Dangerous Games: The Uses and Abuses of History (Margaret MacMillan, 2009) is adapted from a series of lectures the author gave at a Canadian university. Because of its origin, it's a short book that doesn't go into tremendous, footnoted detail on any of its examples. On the other hand, it's a quick, accessible overview of an important subject.
Basically, MacMillan's thesis is that history is very useful for us in the present, but only if we're willing to view it both broadly and realistically. We get in trouble with nationalistic histories designed to show how brave and just and chosen by God our nation is, or with cherry-picking our historical analogies (Chamberlain at Munich being a popular choice with which to smear one's opponents).

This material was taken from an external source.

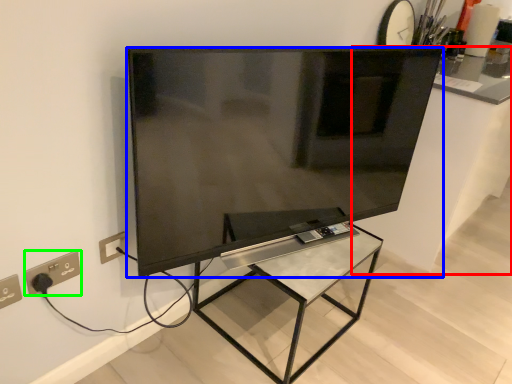 Question: Estimate the real-world distances between objects in this image. Which object is farther from counter top (highlighted by a red box), television (highlighted by a blue box) or power plugs and sockets (highlighted by a green box)?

All that, on the face of it, seems too obvious to bother with. But that doesn't keep us from making the same mistakes again and again. I know that the more I learn about the past, the less surprised I am to learn that the assumptions I walked in with are false. This applies to everything from the relatively trivial (clan tartans in Scotland were the product of 19th century marketing rather than ancient tradition, the Duke of Wellington never said that the Battle of Waterloo was won on the playing-fields of Eton) to the deadly serious--just from MacMillan's book I learned that everything I'd always heard and assumed to be true about WWII being caused in large part by the punitive reparations placed on Germany after WWI isn't quite as straightforward as that, and that a lot of the Soviet rhetoric of the Cold War was just a cloak for the same Russian nationalism and strategic self-interest that existed before the Communist takeover.
It's a good book, and one that questions the assumptions of all sides of the political spectrum.